The governor’s Office of Policy and Management released similar deficit figures Friday: a deficit of $508.1 million in 2017, $1.3 billion in 2018, and $1.23 billion in 2019. Those numbers don’t account for inflation, like the projections used by the Office of Fiscal Analysis.
Both the Office of Fiscal Analysis and the Office of Policy and Management will present their reports to the two budget writing committees at 1:30 p.m. Wednesday.
Meanwhile, a bipartisan group of legislative leaders and Malloy are trying to close the current deficit through negotiations, which will culminate in a December special session.
The reason budget projections didn’t hit their mark four months into the 2016 fiscal year was because of income tax growth projections, which fell behind estimates. The Malloy administration lowered its estimate for personal income tax growth from 7.1 percent to 4.5 percent in September. In October the withholding portion of the tax was lowered from 5.2 percent to 3.2 percent.
State Comptroller Kevin Lembo told Malloy earlier this month that in 2005, when the economy was expanding, the withholding portion of the income tax grew 8.1 percent.

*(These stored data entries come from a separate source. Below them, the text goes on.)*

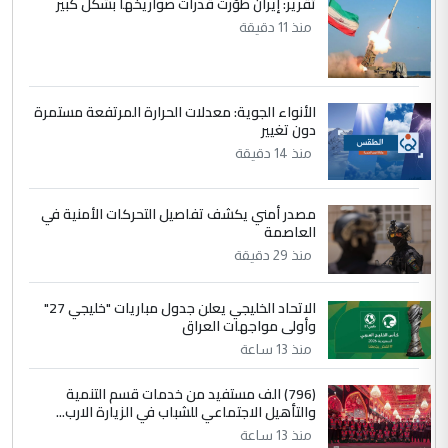
تقرير: إيران طوّرت قدرات صواريخها بشكل كبير
التعليق : واحد من عصابة علي ماما يسقط
منذ 11 دقيقة
جنسية الرافد الثالث للعراق ومن اصول عريقة
ابا فرات ...
الجواهري يرد على صدام حسين سل
الموضوع :
الأنواء الجوية: معدلات الحرارة المرتفعة مستمرة
مضجعيك يابن الزنا (نص كامل)
دون تغيير
منذ 14 دقيقة
5
حيدر عاشور
مصدر أمني يكشف تفاصيل التحركات الأمنية في
التعليق : تحياتي لك استاذ حامدتركان. كلام
العاصمة
دقيق ومسؤول؛ فالاستثمار الحقيقي للإنسان
منذ 29 دقيقة
وثروات البلد يعتمد على الكفاءة ...
بين الإهمال واغتصاب الأرض.. بلاد
الموضوع :
الاتحاد الخليجي يعلن جدول مباريات "خليجي 27"
الرافدين تعاني الجفاف والتصحر!!
وأولى مواجهات العراق
منذ 13 ساعة
(796) الف مستفيد من خدمات قسم التنمية
والتأهيل الاجتماعي للشباب في الزيارة الارب...
منذ 13 ساعة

But over the past three fiscal years the growth has been below 4 percent.
Actual income tax growth already has been reduced in 2016 by about $195.7 million, according to Lembo.
But it’s not just the immediate problems that lawmakers will have to focus on to solve the budget crisis.
According to the fiscal accountability reports, Connecticut’s long term obligations total more than $70 billion — that’s up $2.7 billion from last year.
Some of the biggest drivers on the spending side include a 10 percent jump in debt service in 2018. In that same year, analysts are projecting a 6.9 percent increase in state employee pay and a 25.1 percent increase in payments to the teachers’ retirement fund.
Malloy’s budget office estimated that the state’s debt service in 2018 will be around 11.8 percent of the general fund and there are plans to increase the amount of borrowing that year to $2.9 billion.
Republican lawmakers have been critical of Malloy and his decision to borrow $2.5 billion this calendar year. Republicans estimated that the governor has moved $1.6 billion in operating expenses to the state’s credit card.
“Connecticut is borrowing excessively for operating expenses, swiping the state credit card for daily necessities. And that card is far from getting paid off each month,” Senate Minority Leader Len Fasano has said.
In 2013, Connecticut ranked number four nationally in state and local debt per capita, and number 24 in state and local debt as a percentage of personal income.
State employee pay is also a factor in spending growth. Malloy is expected to start salary negotiations with every state union except the state police in January. However, the health and pension portion of the state’s contract with all state employees can’t be reopened until 2022, unless there’s an agreement between the unions and the governor to open it earlier than that.
Republicans also have argued they can offer a retirement incentive to state employees through the legislative process and not through collective bargaining. They estimated they could save $80 million this year by offering three years of service to state employees already eligible to retire.
Malloy also has plans to change how the state employee and teacher pension plans work, but it’s still unclear if he will be able to do everything he wants to do in order to extend the payments another 15 years and split the state employee pension plan into two, one for mostly retirees hired before 1984 and one for active employees who are contributing more now to their pensions.
House Speaker Brendan Sharkey, D-Hamden, said they wanted to look at state employee concessions to close the budget hole, however, those negotiations will be left to the governor.
“We are expecting the governor is going to be aggressively negotiating in the best interest of the state,” Sharkey said Monday.
He said he would like to see Malloy seek health and pension concessions from state employees.